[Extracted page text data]

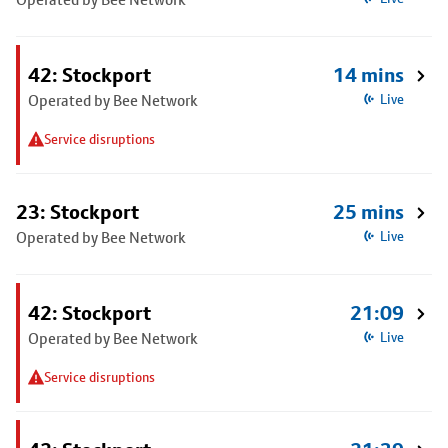
42: Stockport
14 mins
Operated by Bee Network
Live
Service disruptions
23: Stockport
25 mins
Operated by Bee Network
Live
42: Stockport
21:09
Operated by Bee Network
Live
Service disruptions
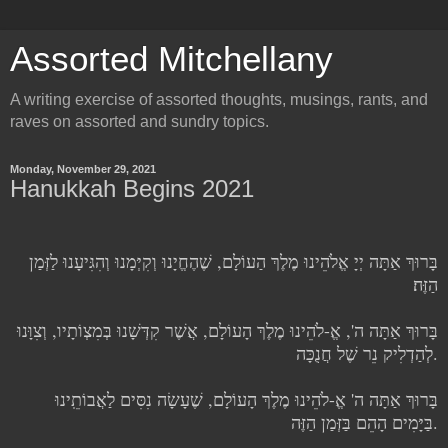
Assorted Mitchellany
A writing exercise of assorted thoughts, musings, rants, and
raves on assorted and sundry topics.
Monday, November 29, 2021
Hanukkah Begins 2021
בָּרוּךְ אַתָּה יְיָ אֱלֹהֵינוּ מֶלֶךְ הַעוֹלָם, שֶׁהֶחֱיָנוּ וְקִיְּמָנוּ וְהִגִּיעָנוּ לַזְּמַן
הַזֶּה׃
בָּרוּךְ אַתָּה ה', אֱ-לֹהֵינוּ מֶלֶךְ הָעוֹלָם, אֲשֶׁר קִדְּשָׁנוּ בְּמִצְוֹתָיו, וְצִוָּנוּ
לְהַדְלִיק נֵר שֶׁל חֲנֻכָּה.
בָּרוּךְ אַתָּה ה' אֱ-לֹהֵינוּ מֶלֶךְ הָעוֹלָם, שֶׁעָשָׂה נִסִּים לַאֲבוֹתֵֽינוּ
בַּיָּמִים הָהֵם בַּזְּמַן הַזֶּה.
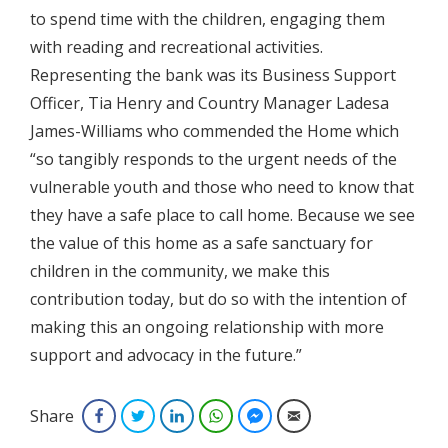
to spend time with the children, engaging them
with reading and recreational activities.
Representing the bank was its Business Support
Officer, Tia Henry and Country Manager Ladesa
James-Williams who commended the Home which
“so tangibly responds to the urgent needs of the
vulnerable youth and those who need to know that
they have a safe place to call home. Because we see
the value of this home as a safe sanctuary for
children in the community, we make this
contribution today, but do so with the intention of
making this an ongoing relationship with more
support and advocacy in the future.”
Share
Facebook
Twitter
LinkedIn
WhatsApp
Facebook Messenger
Email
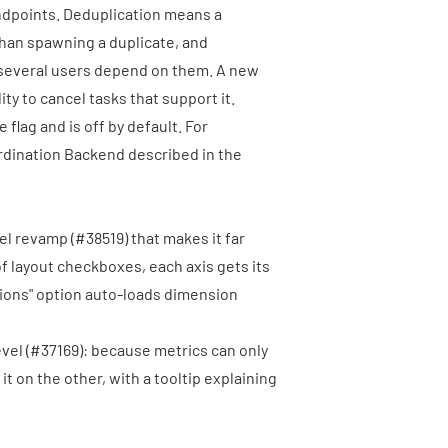
endpoints. Deduplication means a
than spawning a duplicate, and
 several users depend on them. A new
lity to cancel tasks that support it.
 flag and is off by default. For
rdination Backend described in the
nel revamp (
#38519
) that makes it far
of layout checkboxes, each axis gets its
sions" option auto-loads dimension
vel (
#37169
): because metrics can only
it on the other, with a tooltip explaining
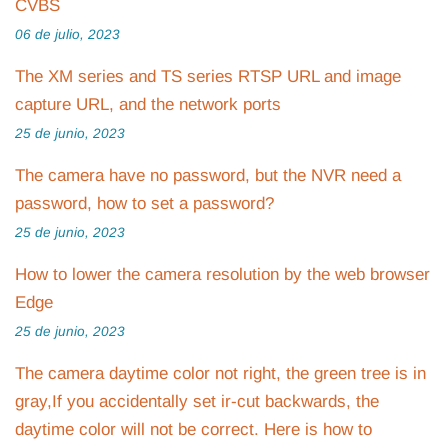
CVBS
06 de julio, 2023
The XM series and TS series RTSP URL and image
capture URL, and the network ports
25 de junio, 2023
The camera have no password, but the NVR need a
password, how to set a password?
25 de junio, 2023
How to lower the camera resolution by the web browser
Edge
25 de junio, 2023
The camera daytime color not right, the green tree is in
gray,If you accidentally set ir-cut backwards, the
daytime color will not be correct. Here is how to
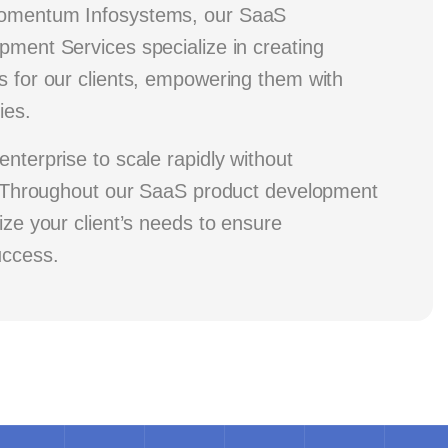
Momentum Infosystems, our SaaS
pment Services specialize in creating
s for our clients, empowering them with
ies.
enterprise to scale rapidly without
y. Throughout our SaaS product development
tize your client’s needs to ensure
uccess.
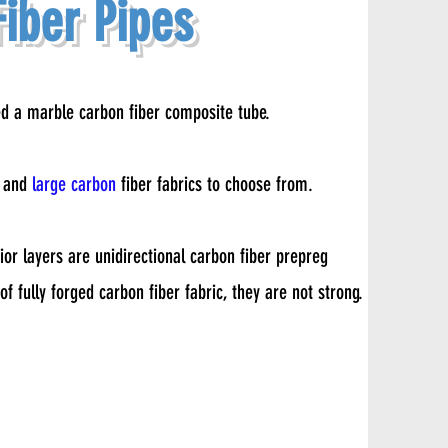
iber Pipes
ed a marble carbon fiber composite tube.
s and
large carbon
fiber fabrics to choose from.
rior layers are unidirectional carbon fiber prepreg
f fully forged carbon fiber fabric, they are not strong.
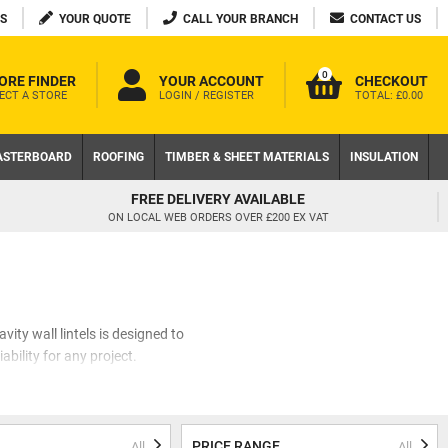
S
YOUR QUOTE
CALL YOUR BRANCH
CONTACT US
0
ORE FINDER
YOUR ACCOUNT
CHECKOUT
ECT A STORE
LOGIN / REGISTER
TOTAL:
£0.00
ASTERBOARD
ROOFING
TIMBER & SHEET MATERIALS
INSULATION
FREE DELIVERY AVAILABLE
ON LOCAL WEB ORDERS OVER £200 EX VAT
vity wall lintels is designed to
ability for any project.
e carefully curated a collection
lintels, Birtley lintels, and
of mind.
PRICE RANGE
All
All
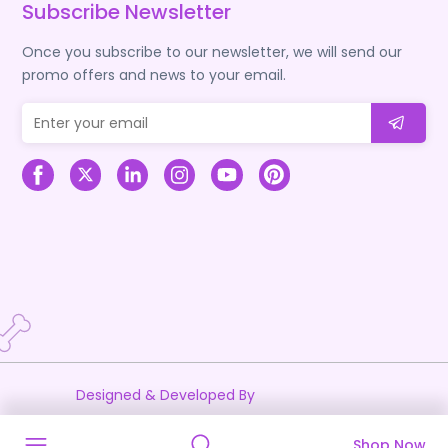
Subscribe Newsletter
Once you subscribe to our newsletter, we will send our
promo offers and news to your email.
Designed & Developed By
Shop Now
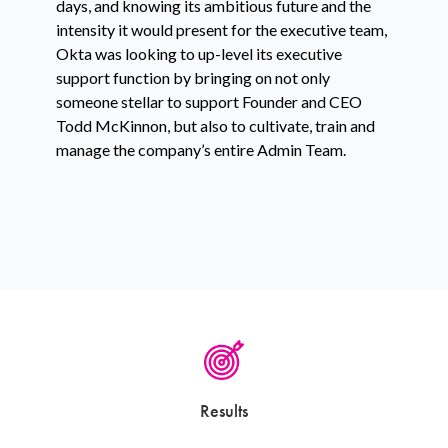
days, and knowing its ambitious future and the
intensity it would present for the executive team,
Okta was looking to up-level its executive
support function by bringing on not only
someone stellar to support Founder and CEO
Todd McKinnon, but also to cultivate, train and
manage the company’s entire Admin Team.
Results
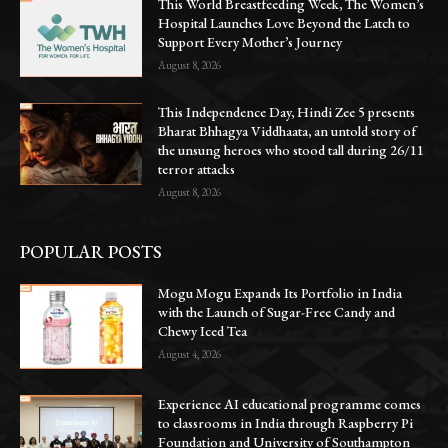
This World Breastfeeding Week, The Women’s
Hospital Launches Love Beyond the Latch to
Support Every Mother’s Journey
August 8, 2026
This Independence Day, Hindi Zee 5 presents
Bharat Bhhagya Viddhaata, an untold story of
the unsung heroes who stood tall during 26/11
terror attacks
August 8, 2026
POPULAR POSTS
Mogu Mogu Expands Its Portfolio in India
with the Launch of Sugar-Free Candy and
Chewy Iced Tea
August 4, 2026
Experience AI educational programme comes
to classrooms in India through Raspberry Pi
Foundation and University of Southampton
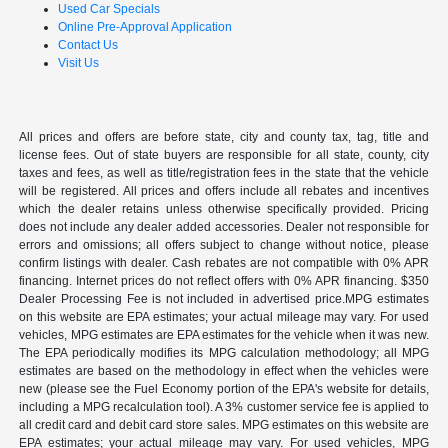
Used Car Specials
Online Pre-Approval Application
Contact Us
Visit Us
All prices and offers are before state, city and county tax, tag, title and
license fees. Out of state buyers are responsible for all state, county, city
taxes and fees, as well as title/registration fees in the state that the vehicle
will be registered. All prices and offers include all rebates and incentives
which the dealer retains unless otherwise specifically provided. Pricing
does not include any dealer added accessories. Dealer not responsible for
errors and omissions; all offers subject to change without notice, please
confirm listings with dealer. Cash rebates are not compatible with 0% APR
financing. Internet prices do not reflect offers with 0% APR financing. $350
Dealer Processing Fee is not included in advertised price.MPG estimates
on this website are EPA estimates; your actual mileage may vary. For used
vehicles, MPG estimates are EPA estimates for the vehicle when it was new.
The EPA periodically modifies its MPG calculation methodology; all MPG
estimates are based on the methodology in effect when the vehicles were
new (please see the Fuel Economy portion of the EPA's website for details,
including a MPG recalculation tool). A 3% customer service fee is applied to
all credit card and debit card store sales. MPG estimates on this website are
EPA estimates; your actual mileage may vary. For used vehicles, MPG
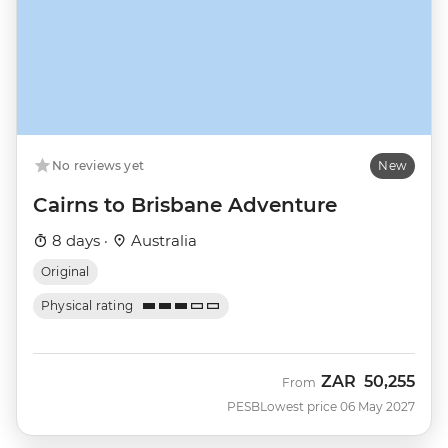
No reviews yet
New
Cairns to Brisbane Adventure
8 days ·
Australia
Original
Physical rating
ZAR
50,255
From
PESB
Lowest price 06 May 2027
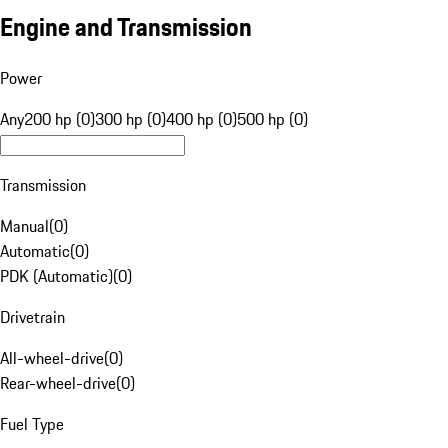
Engine and Transmission
Power
Any
200 hp (0)
300 hp (0)
400 hp (0)
500 hp (0)
Transmission
Manual
(
0
)
Automatic
(
0
)
PDK (Automatic)
(
0
)
Drivetrain
All-wheel-drive
(
0
)
Rear-wheel-drive
(
0
)
Fuel Type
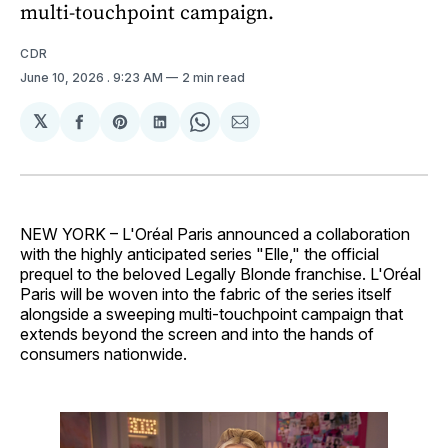
multi-touchpoint campaign.
CDR
June 10, 2026
. 9:23 AM
2 min read
𝕏
Share
Share
Share
Share
Share
on
on
on
on
via
Facebook
Pinterest
LinkedIn
WhatsApp
Email
NEW YORK – L'Oréal Paris announced a collaboration
with the highly anticipated series "Elle," the official
prequel to the beloved Legally Blonde franchise. L'Oréal
Paris will be woven into the fabric of the series itself
alongside a sweeping multi-touchpoint campaign that
extends beyond the screen and into the hands of
consumers nationwide.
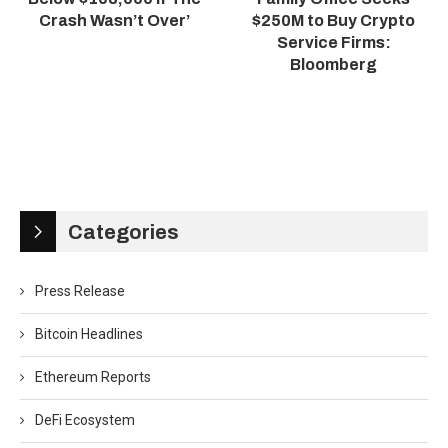
Crash Wasn’t Over’
$250M to Buy Crypto
Service Firms:
Bloomberg
Categories
Press Release
Bitcoin Headlines
Ethereum Reports
DeFi Ecosystem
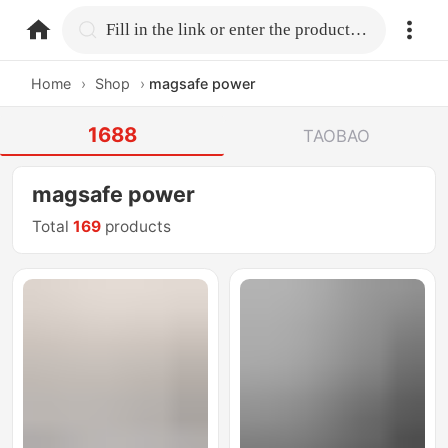
home.search
Fill in the link or enter the product name.
Home
›
Shop
›
magsafe power
1688
TAOBAO
magsafe power
Total
169
products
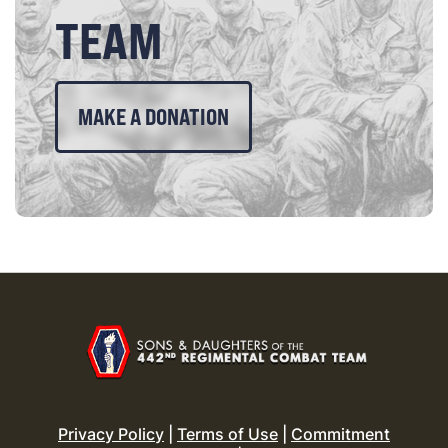
TEAM
MAKE A DONATION
Privacy Policy
|
Terms of Use
|
Commitment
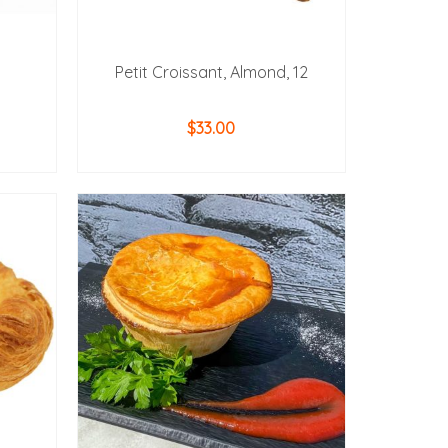
Petit Croissant, Almond, 12
$
33.00
ADD TO CART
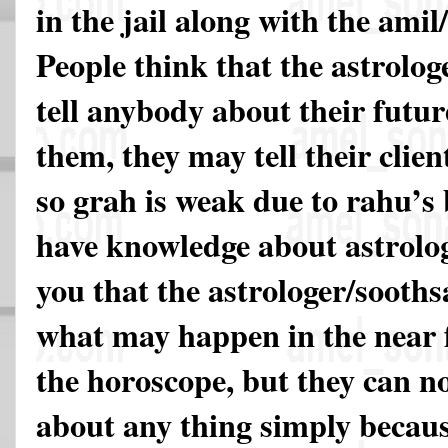
in the jail along with the ami
People think that the astrolog
tell anybody about their futur
them, they may tell their clien
so grah is weak due to rahu’s 
have knowledge about astrology
you that the astrologer/sooths
what may happen in the near 
the horoscope, but they can n
about any thing simply becaus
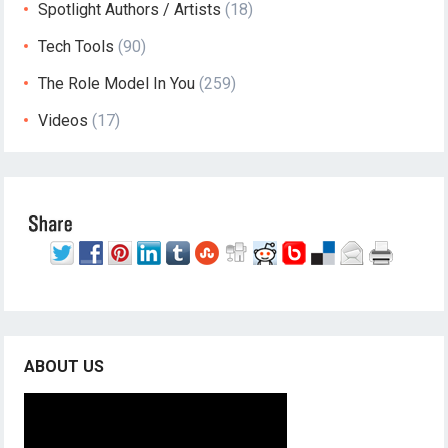
Spotlight Authors / Artists
(18)
Tech Tools
(90)
The Role Model In You
(259)
Videos
(17)
ABOUT US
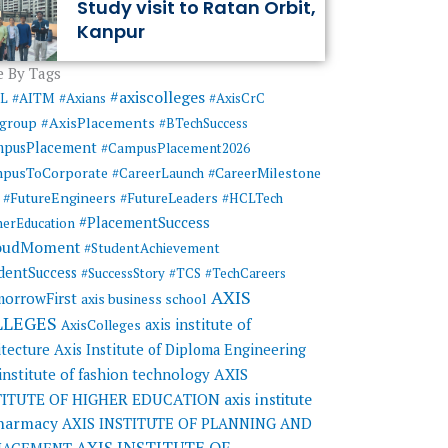
Study visit to Ratan Orbit,
Kanpur
 By Tags
#axiscolleges
ML
#AITM
#Axians
#AxisCrC
#AxisPlacements
sgroup
#BTechSuccess
mpusPlacement
#CampusPlacement2026
pusToCorporate
#CareerMilestone
#CareerLaunch
#FutureEngineers
#FutureLeaders
#HCLTech
#PlacementSuccess
herEducation
oudMoment
#StudentAchievement
dentSuccess
#SuccessStory
#TCS
#TechCareers
AXIS
orrowFirst
axis business school
LLEGES
axis institute of
AxisColleges
itecture
Axis Institute of Diploma Engineering
AXIS
 institute of fashion technology
TITUTE OF HIGHER EDUCATION
axis institute
pharmacy
AXIS INSTITUTE OF PLANNING AND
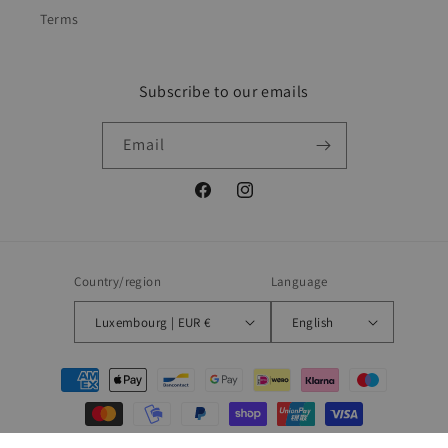
Terms
Subscribe to our emails
Email
Facebook
Instagram
Country/region
Language
Luxembourg | EUR €
English
Payment
methods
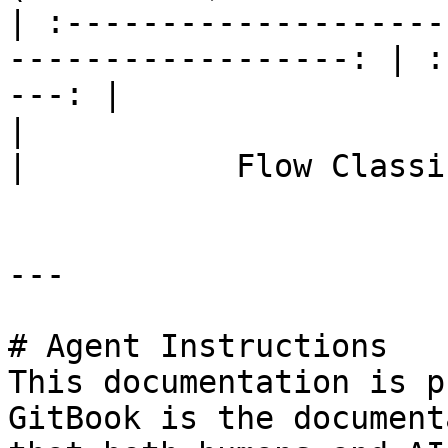
| :--------------------
------------------: | :
---: |

|                             Flow Con
|           Flow Classi
---

# Agent Instructions

This documentation is p
GitBook is the document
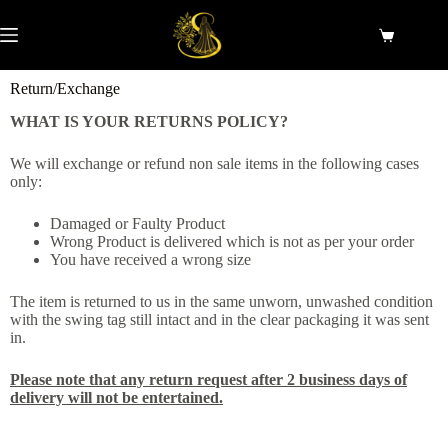
Return/Exchange
WHAT IS YOUR RETURNS POLICY?
We will exchange or refund non sale items in the following cases
only:
Damaged or Faulty Product
Wrong Product is delivered which is not as per your order
You have received a wrong size
The item is returned to us in the same unworn, unwashed condition
with the swing tag still intact and in the clear packaging it was sent
in.
Please note that any return request after 2 business days of
delivery will not be entertained.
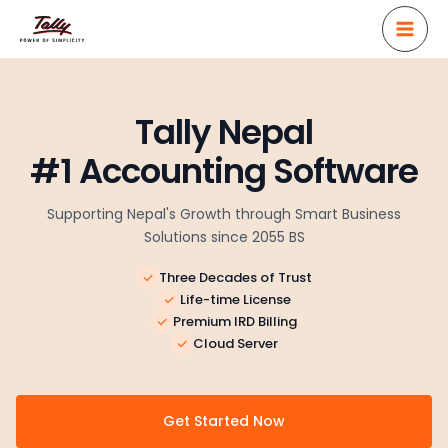
Skip
to
content
Tally Nepal
#1 Accounting Software
Supporting Nepal's Growth through Smart Business
Solutions since 2055 BS
Three Decades of Trust
Life-time License
Premium IRD Billing
Cloud Server
Get Started Now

- [Directions for this task] Set down again, word for word, every line from the one with "promo offers and news to your email." to the one with "support function by bringing on not only" in the entries above, and omit the pictures.

- [Answer box]
promo offers and news to your email.
Designed & Developed By
Shop Now
days, and knowing its ambitious future and the
intensity it would present for the executive team,
Okta was looking to up-level its executive
support function by bringing on not only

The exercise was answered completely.